I think that a school should be able to do whatever they can for gathering evidence to bust people for stealing expensive property, and taxpayers should support it since this ultimately is funded by the taxpayers. Losing laptops and breaking them and treating them like crap doesn't get them fixed for free. Someone foots the bill, even if the path for the money is convoluted to the point where kids don't understand that Mommy and Daddy may end up having to pay more in taxes because they can't be more responsible with school property.

BUT...

There are caveats to the case.

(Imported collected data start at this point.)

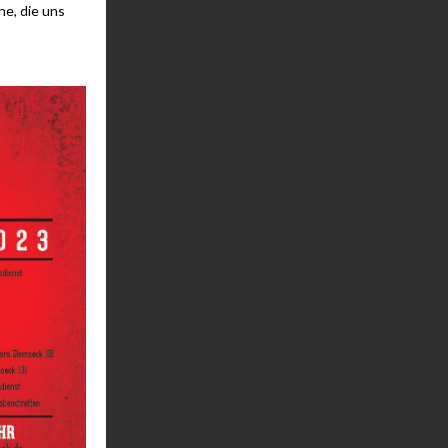
he, die uns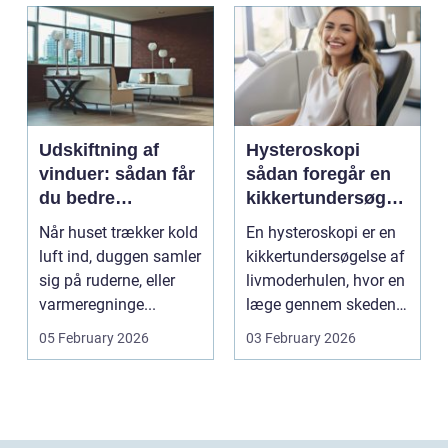
Udskiftning af
Hysteroskopi
vinduer: sådan får
sådan foregår en
du bedre
kikkertundersøgel
indeklima og
se af livmoderen
Når huset trækker kold
En hysteroskopi er en
lavere
luft ind, duggen samler
kikkertundersøgelse af
varmeregning
sig på ruderne, eller
livmoderhulen, hvor en
varmeregninge...
læge gennem skeden
og livmoderha...
05 February 2026
03 February 2026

The computers were meant to bridge the digital divide; every kid has a computer with which to do schoolwork under the laptop program, and that meant as they implemented the program that every kid was basically required to use the school laptop to get through their classes. In other words, there wasn't a choice in the matter. They had the laptop, and it was apparently spying on them at times. Again I wouldn't have trusted them for anything not school related; I'd use the laptop for school, and use my own computer for my own personal use. This isn't necessarily an option for kids that don't have computers of their own, and I understand that. But I'm still torn on that as another issue because it seemed that many of the kids that can't afford even a $300 computer manage to afford a cell phone. Priorities. But that's not the topic at hand.

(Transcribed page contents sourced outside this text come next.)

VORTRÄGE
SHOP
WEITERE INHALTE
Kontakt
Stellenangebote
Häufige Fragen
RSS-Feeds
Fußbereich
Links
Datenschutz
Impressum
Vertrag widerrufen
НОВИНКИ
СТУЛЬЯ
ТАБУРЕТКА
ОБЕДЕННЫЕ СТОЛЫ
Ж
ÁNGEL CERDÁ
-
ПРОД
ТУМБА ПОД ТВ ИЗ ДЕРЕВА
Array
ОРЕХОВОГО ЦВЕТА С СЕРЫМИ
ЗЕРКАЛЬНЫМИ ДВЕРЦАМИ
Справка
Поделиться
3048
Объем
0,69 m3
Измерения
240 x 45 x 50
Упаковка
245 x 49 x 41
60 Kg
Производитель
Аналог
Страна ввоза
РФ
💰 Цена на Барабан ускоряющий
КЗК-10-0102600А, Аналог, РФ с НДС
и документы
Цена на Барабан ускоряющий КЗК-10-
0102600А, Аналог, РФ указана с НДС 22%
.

Also, the school denied that the laptops had the ability to take pictures of the kids and spy on them. It's one thing to have the ability, it's another to hide the fact that it can be done. According to the Philly.com story, representatives from the student council asked administrators about this and were basically ignored when they voiced privacy concerns; from the sounds of it the administrators stuck to the story that it was a "glitch" causing the webcam light to come on. Totally unethical.

The Philly story also points out what was possibly the biggest bonehead move on the school's part. The user agreement that the kids and parents had to sign was just the old boilerplate used in past years for using the Internet in the school, nothing new or updated related to using school computers at home. Dude, liability 101...were you all asleep at the wheel here? Where was the tech with half a whit of common sense who stopped to say that maybe you should have special rules in place for kids carrying thousand-dollar equipment around, especially knowing that kids treat school equipment like crap since, "Hey, I didn't pay for it! It's FREE!"

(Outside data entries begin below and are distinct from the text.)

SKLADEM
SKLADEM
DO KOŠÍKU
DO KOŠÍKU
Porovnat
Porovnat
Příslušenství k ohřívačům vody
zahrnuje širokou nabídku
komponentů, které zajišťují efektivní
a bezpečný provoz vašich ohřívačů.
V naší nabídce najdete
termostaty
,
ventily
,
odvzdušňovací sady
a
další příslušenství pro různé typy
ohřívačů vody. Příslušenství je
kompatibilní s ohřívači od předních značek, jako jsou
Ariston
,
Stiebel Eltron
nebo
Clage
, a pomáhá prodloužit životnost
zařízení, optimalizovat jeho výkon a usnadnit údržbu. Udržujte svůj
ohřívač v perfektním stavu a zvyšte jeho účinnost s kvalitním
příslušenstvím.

Most parents don't seem to know just how much liability schools have to cover their arses for. When a teacher sees or overhears anything, anything, they have to report it to higher ups or they can be responsible should something happen to said kid. Kid has a bruise around the neck resembling fingers? Kid have unusual cuts on the arms, or marks that look like something was injected with something? Or maybe they heard some passing talk about a kid being coerced into oral sex? These things have to be reported to administrators or authorities.

So if I were there when discussing issues in rolling out these laptops, one of my concerns would be that these things are virtual black boxes for collecting data on kids and that would put technicians into a potentially dangerous situation with knowing "too much." Troubleshooting a computer and running across browsing history involving abortion, drug use, parents raping sons or daughters...sure, chances are slim, but in a litigious society there is little room for "we'll deal with it if it ever comes up" and hope for the best. With the addition of taking pictures of the computers in homes, you can be sure to bet that I'd worry about collateral damage; pot plant in the background? Parent or sibling walking in the background half-nude from the shower? It's a can of worms I'd not want to deal with.

More than that, where are the checks and balances? The article states that the system was only used if requested by administrators at the high school or higher-levels. That isn't good enough. There should have been an iron-clad method for controlling who gets to use this and view the collected evidence, not just within the school but by a third party, such as the local police department. Better yet have the police involved each and every time the system is used.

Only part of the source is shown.